Side Pony: The Pride

Side Pony: The Pride

Side Pony: The Pride

Shamelessness is sometimes a virtue. Imagine a group of actors dressed up like lions, but not real lions, no – dressed up in bad fancy-dress lion costumes, as if entertainers at a children’s party. Then, imagine these actors performing almost naturalistically, almost as if they were at home, discussing private matters.

Now let’s give them a story: let’s see what happens to these guys/lions placed in a sort of crossover between lion and human society – a society where a man thinks he is the boss, but is not. Not the centre of the universe, and the source of power no longer. Of course he plays at being the boss, being in charge, but when it comes to it, when his moment has passed, he has to go, stripped of all his possessions and his beliefs, superseded by a younger male, a usurper who steals his wife and his house.
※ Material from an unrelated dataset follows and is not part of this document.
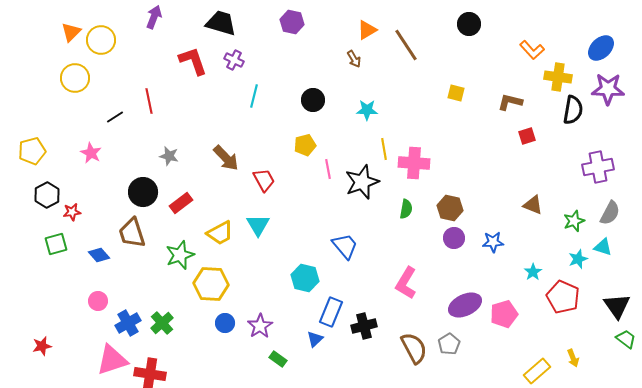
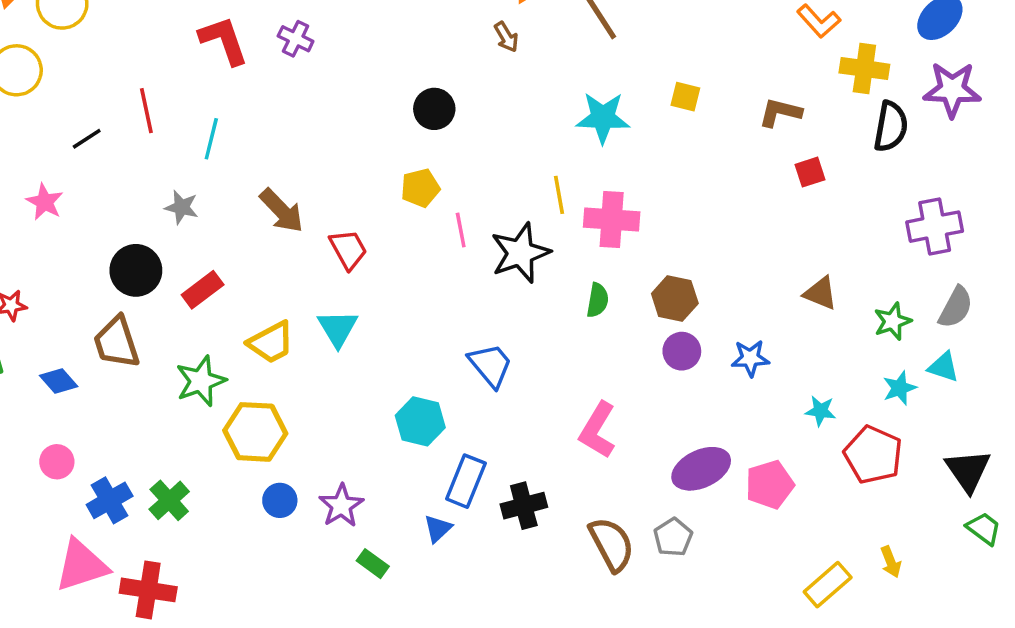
cyan line: (254, 96) -> (211, 139), moved
cyan star: (367, 110) -> (603, 118), moved, size x1.4
cyan star: (533, 272) -> (821, 411), turned -30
On one level The Pride – performed by Side Pony from Perth, Australia – is just a comedy, a lighthearted comedy in which the performers have lots of fun making the show for us, almost like an inconsequential game created for self-amusement. But it is far more. It goes deep, and then deeper, into gender-role discussion, into the mores of male behaviour, and into the irrefutable fact of ageing in a world in which youth is everything.

The story is a simple one: a young couple of lions (Bruce and Linda) have been married a while and are building up their home. The female gets pregnant and gives birth to a dozen little lions (to the tune of Everlasting Love). She needs help and is waiting for her sisters to come and live with them to help out. The male has to fix up the house and improve it for the guests but he, as the strong-self centred-male, just cares about himself and his favourite male son – although he has just about managed to install dining-room lights (with a clap-on, clap-off feature). Suddenly a young male arrives on the scene who offers to help him paste up the new jungle-feature wallpaper. Time passes and the male that owns the house gets older and lazier, always defending his territory, but the fact is that he must be replaced by the younger one, and – after a desperately funny dinner party (featuring a blood, rather than chocolate, fountain and gazelle cake!) that ends in disaster – that is just what happens.

The wonderful thing about this play is how this group raises important issues using a format that is not so far away from Disney’s Lion King; how they’ve built it and transformed it into an extremely funny, and at the same time incredibly serious play.

The construction of each character, and of this manipulated and mannered naturalism (which seems naturalistic, but in a very subtle way is not) is the key to the success of the play. They have, in their onstage world, created a parallel society with parallel behaviours which don’t quite match ours, but which expose a ridiculousness in our society.

The group explores, in a very sweet way, the sadness of becoming useless in a society that idolises youth, and at the same time offers a reflection on gender politics in the contemporary world. The Pride is a very cleverly devised and successful piece of theatre work.